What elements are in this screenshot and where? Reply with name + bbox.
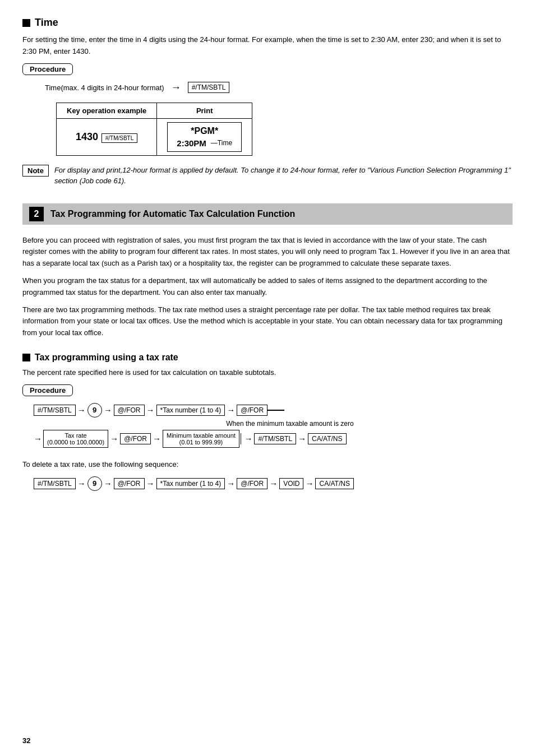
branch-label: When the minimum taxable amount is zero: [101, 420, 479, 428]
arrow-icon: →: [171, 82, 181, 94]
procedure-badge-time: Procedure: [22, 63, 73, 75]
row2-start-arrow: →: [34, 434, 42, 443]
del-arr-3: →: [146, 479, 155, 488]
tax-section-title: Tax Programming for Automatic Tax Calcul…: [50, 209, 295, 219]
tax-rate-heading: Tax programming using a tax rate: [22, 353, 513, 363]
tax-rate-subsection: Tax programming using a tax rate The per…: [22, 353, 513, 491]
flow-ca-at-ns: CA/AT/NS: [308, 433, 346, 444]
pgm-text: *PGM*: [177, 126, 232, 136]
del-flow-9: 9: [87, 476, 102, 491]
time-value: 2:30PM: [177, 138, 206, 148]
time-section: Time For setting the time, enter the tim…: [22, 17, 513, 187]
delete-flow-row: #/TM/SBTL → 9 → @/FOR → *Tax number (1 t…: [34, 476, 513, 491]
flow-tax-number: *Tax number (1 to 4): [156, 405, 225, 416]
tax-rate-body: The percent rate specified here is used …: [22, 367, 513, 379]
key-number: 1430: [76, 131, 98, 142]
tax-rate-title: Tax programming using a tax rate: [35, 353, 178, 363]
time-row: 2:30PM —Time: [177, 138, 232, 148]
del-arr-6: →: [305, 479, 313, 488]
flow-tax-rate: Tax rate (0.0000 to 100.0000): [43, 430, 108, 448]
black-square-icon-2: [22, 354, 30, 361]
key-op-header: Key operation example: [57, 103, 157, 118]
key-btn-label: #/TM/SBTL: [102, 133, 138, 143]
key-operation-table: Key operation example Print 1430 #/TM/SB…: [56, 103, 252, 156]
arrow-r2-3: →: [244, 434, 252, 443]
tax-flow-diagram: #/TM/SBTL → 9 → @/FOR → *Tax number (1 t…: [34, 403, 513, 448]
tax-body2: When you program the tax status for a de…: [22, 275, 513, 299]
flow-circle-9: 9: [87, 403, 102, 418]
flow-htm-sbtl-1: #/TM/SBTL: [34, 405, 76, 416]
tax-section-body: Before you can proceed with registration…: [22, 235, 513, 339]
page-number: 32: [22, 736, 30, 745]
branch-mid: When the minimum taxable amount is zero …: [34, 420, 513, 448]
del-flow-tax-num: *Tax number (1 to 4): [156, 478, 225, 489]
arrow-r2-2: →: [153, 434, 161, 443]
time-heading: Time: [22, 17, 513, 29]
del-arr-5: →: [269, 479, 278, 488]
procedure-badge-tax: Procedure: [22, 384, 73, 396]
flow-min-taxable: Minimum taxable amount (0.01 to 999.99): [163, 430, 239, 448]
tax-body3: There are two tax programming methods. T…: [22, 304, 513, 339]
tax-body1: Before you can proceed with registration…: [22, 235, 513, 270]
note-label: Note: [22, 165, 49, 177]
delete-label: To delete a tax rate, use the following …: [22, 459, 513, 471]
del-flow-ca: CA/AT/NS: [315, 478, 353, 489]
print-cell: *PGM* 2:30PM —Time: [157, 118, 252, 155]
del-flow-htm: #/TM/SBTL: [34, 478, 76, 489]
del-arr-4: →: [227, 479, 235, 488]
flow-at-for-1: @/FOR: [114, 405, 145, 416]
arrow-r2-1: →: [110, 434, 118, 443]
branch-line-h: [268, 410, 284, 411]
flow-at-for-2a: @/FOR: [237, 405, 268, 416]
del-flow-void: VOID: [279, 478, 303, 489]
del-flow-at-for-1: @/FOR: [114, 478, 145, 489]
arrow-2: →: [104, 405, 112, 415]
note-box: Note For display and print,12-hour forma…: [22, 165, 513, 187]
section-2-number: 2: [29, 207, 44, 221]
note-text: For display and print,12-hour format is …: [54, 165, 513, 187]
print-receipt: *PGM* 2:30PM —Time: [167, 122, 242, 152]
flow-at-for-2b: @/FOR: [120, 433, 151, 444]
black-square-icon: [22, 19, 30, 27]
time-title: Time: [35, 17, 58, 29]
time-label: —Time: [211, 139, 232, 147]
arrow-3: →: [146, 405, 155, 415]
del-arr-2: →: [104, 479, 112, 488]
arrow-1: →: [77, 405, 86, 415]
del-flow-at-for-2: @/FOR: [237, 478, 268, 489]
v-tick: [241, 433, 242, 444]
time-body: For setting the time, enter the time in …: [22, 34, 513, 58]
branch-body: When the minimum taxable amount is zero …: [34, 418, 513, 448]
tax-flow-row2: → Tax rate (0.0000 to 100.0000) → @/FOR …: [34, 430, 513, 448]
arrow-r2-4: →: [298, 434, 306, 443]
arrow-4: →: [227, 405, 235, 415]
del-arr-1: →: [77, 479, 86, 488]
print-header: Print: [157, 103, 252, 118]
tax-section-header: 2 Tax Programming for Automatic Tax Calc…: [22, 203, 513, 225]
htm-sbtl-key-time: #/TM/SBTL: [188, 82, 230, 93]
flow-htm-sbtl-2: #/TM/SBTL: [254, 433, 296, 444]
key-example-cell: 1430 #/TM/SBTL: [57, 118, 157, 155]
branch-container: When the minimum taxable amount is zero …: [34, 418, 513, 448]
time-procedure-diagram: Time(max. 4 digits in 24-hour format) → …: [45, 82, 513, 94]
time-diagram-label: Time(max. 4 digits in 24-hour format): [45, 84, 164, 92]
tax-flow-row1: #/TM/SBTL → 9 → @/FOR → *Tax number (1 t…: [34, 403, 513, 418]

● **AIM OF THE TASK**
Each record has to be set down verbatim, and the pictures must not appear in the copy.

● **REPLY**
What elements are in this screenshot and where? Reply with name + bbox.
branch-label: When the minimum taxable amount is zero: [101, 420, 479, 428]
arrow-icon: →: [171, 82, 181, 94]
procedure-badge-time: Procedure: [22, 63, 73, 75]
row2-start-arrow: →: [34, 434, 42, 443]
del-arr-3: →: [146, 479, 155, 488]
tax-section-title: Tax Programming for Automatic Tax Calcul…: [50, 209, 295, 219]
tax-rate-heading: Tax programming using a tax rate: [22, 353, 513, 363]
tax-rate-subsection: Tax programming using a tax rate The per…: [22, 353, 513, 491]
flow-ca-at-ns: CA/AT/NS: [308, 433, 346, 444]
pgm-text: *PGM*: [177, 126, 232, 136]
del-flow-9: 9: [87, 476, 102, 491]
time-value: 2:30PM: [177, 138, 206, 148]
time-section: Time For setting the time, enter the tim…: [22, 17, 513, 187]
delete-flow-row: #/TM/SBTL → 9 → @/FOR → *Tax number (1 t…: [34, 476, 513, 491]
flow-tax-number: *Tax number (1 to 4): [156, 405, 225, 416]
tax-rate-body: The percent rate specified here is used …: [22, 367, 513, 379]
key-number: 1430: [76, 131, 98, 142]
tax-rate-title: Tax programming using a tax rate: [35, 353, 178, 363]
time-row: 2:30PM —Time: [177, 138, 232, 148]
del-arr-6: →: [305, 479, 313, 488]
flow-tax-rate: Tax rate (0.0000 to 100.0000): [43, 430, 108, 448]
black-square-icon-2: [22, 354, 30, 361]
key-op-header: Key operation example: [57, 103, 157, 118]
key-btn-label: #/TM/SBTL: [102, 133, 138, 143]
key-operation-table: Key operation example Print 1430 #/TM/SB…: [56, 103, 252, 156]
arrow-r2-3: →: [244, 434, 252, 443]
tax-flow-diagram: #/TM/SBTL → 9 → @/FOR → *Tax number (1 t…: [34, 403, 513, 448]
tax-body2: When you program the tax status for a de…: [22, 275, 513, 299]
flow-circle-9: 9: [87, 403, 102, 418]
flow-htm-sbtl-1: #/TM/SBTL: [34, 405, 76, 416]
tax-section-body: Before you can proceed with registration…: [22, 235, 513, 339]
page-number: 32: [22, 736, 30, 745]
branch-mid: When the minimum taxable amount is zero …: [34, 420, 513, 448]
del-flow-tax-num: *Tax number (1 to 4): [156, 478, 225, 489]
arrow-r2-2: →: [153, 434, 161, 443]
time-heading: Time: [22, 17, 513, 29]
del-arr-5: →: [269, 479, 278, 488]
procedure-badge-tax: Procedure: [22, 384, 73, 396]
flow-min-taxable: Minimum taxable amount (0.01 to 999.99): [163, 430, 239, 448]
tax-body3: There are two tax programming methods. T…: [22, 304, 513, 339]
tax-body1: Before you can proceed with registration…: [22, 235, 513, 270]
note-label: Note: [22, 165, 49, 177]
delete-label: To delete a tax rate, use the following …: [22, 459, 513, 471]
del-flow-ca: CA/AT/NS: [315, 478, 353, 489]
print-cell: *PGM* 2:30PM —Time: [157, 118, 252, 155]
del-flow-htm: #/TM/SBTL: [34, 478, 76, 489]
del-arr-4: →: [227, 479, 235, 488]
flow-at-for-1: @/FOR: [114, 405, 145, 416]
arrow-r2-1: →: [110, 434, 118, 443]
branch-line-h: [268, 410, 284, 411]
flow-at-for-2a: @/FOR: [237, 405, 268, 416]
del-flow-void: VOID: [279, 478, 303, 489]
del-flow-at-for-1: @/FOR: [114, 478, 145, 489]
arrow-2: →: [104, 405, 112, 415]
note-box: Note For display and print,12-hour forma…: [22, 165, 513, 187]
section-2-number: 2: [29, 207, 44, 221]
note-text: For display and print,12-hour format is …: [54, 165, 513, 187]
print-receipt: *PGM* 2:30PM —Time: [167, 122, 242, 152]
flow-at-for-2b: @/FOR: [120, 433, 151, 444]
black-square-icon: [22, 19, 30, 27]
time-title: Time: [35, 17, 58, 29]
time-label: —Time: [211, 139, 232, 147]
arrow-3: →: [146, 405, 155, 415]
del-arr-2: →: [104, 479, 112, 488]
arrow-1: →: [77, 405, 86, 415]
del-flow-at-for-2: @/FOR: [237, 478, 268, 489]
v-tick: [241, 433, 242, 444]
time-body: For setting the time, enter the time in …: [22, 34, 513, 58]
branch-body: When the minimum taxable amount is zero …: [34, 418, 513, 448]
tax-flow-row2: → Tax rate (0.0000 to 100.0000) → @/FOR …: [34, 430, 513, 448]
arrow-r2-4: →: [298, 434, 306, 443]
arrow-4: →: [227, 405, 235, 415]
del-arr-1: →: [77, 479, 86, 488]
print-header: Print: [157, 103, 252, 118]
tax-section-header: 2 Tax Programming for Automatic Tax Calc…: [22, 203, 513, 225]
htm-sbtl-key-time: #/TM/SBTL: [188, 82, 230, 93]
flow-htm-sbtl-2: #/TM/SBTL: [254, 433, 296, 444]
key-example-cell: 1430 #/TM/SBTL: [57, 118, 157, 155]
branch-container: When the minimum taxable amount is zero …: [34, 418, 513, 448]
time-procedure-diagram: Time(max. 4 digits in 24-hour format) → …: [45, 82, 513, 94]
time-diagram-label: Time(max. 4 digits in 24-hour format): [45, 84, 164, 92]
tax-flow-row1: #/TM/SBTL → 9 → @/FOR → *Tax number (1 t…: [34, 403, 513, 418]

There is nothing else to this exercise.